Work request: Using the listing below, report each line holding the string "Kecil".

### Source material ###

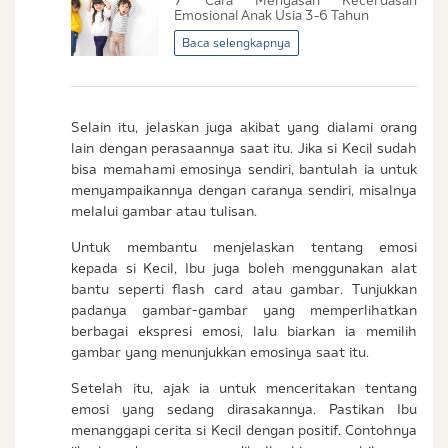
7 Cara Mengasah Kecerdasan
Sedang Hamil
Emosional Anak Usia 3-6 Tahun
Sedang Hamil dan Memiliki Anak
Baca selengkapnya
Saya setuju dengan
syarat dan ketentuan
serta
kebijakan privasi
Ibu & Balita
Selain itu, jelaskan juga akibat yang dialami orang
Saya setuju dan bersedia menerima informasi
lain dengan perasaannya saat itu. Jika si Kecil sudah
dari Ibu & Balita, Frisian Flag Indonesia, dan
bisa memahami emosinya sendiri, bantulah ia untuk
partner Ibu & Balita.
menyampaikannya dengan caranya sendiri, misalnya
melalui gambar atau tulisan.
Untuk membantu menjelaskan tentang emosi
kepada si Kecil, Ibu juga boleh menggunakan alat
bantu seperti flash card atau gambar. Tunjukkan
padanya gambar-gambar yang memperlihatkan
berbagai ekspresi emosi, lalu biarkan ia memilih
gambar yang menunjukkan emosinya saat itu.
Setelah itu, ajak ia untuk menceritakan tentang
emosi yang sedang dirasakannya. Pastikan Ibu
menanggapi cerita si Kecil dengan positif. Contohnya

###

Exercise solution:
lain dengan perasaannya saat itu. Jika si Kecil sudah
kepada si Kecil, Ibu juga boleh menggunakan alat
menanggapi cerita si Kecil dengan positif. Contohnya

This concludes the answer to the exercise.